▶ What you need to do: Every line of the entries below from the one containing "結果、相手からすると「そこまで気にす" to the one containing "天然なINFPの魅力3選と活かし方", both ends included, must be written out exactly. No other line belongs in the answer.

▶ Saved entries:
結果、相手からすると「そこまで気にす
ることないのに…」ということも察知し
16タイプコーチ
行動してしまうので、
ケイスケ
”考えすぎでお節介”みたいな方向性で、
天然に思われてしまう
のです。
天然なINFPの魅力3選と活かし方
* * *
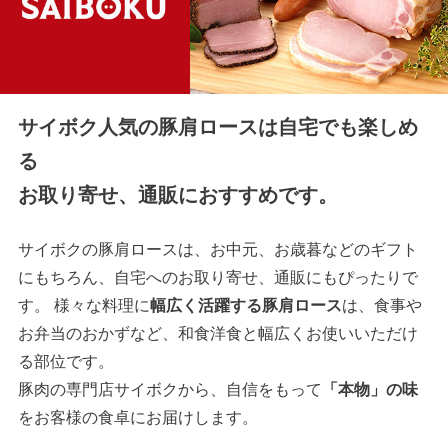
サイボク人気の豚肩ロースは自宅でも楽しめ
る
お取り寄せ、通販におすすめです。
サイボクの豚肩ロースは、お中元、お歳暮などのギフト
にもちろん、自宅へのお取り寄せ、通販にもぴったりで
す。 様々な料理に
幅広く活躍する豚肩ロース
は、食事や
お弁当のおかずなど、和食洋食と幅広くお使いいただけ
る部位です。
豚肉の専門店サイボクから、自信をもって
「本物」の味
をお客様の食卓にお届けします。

▶ Task solution:
結果、相手からすると「そこまで気にす
ることないのに…」ということも察知し
16タイプコーチ
行動してしまうので、
ケイスケ
”考えすぎでお節介”みたいな方向性で、
天然に思われてしまう
のです。
天然なINFPの魅力3選と活かし方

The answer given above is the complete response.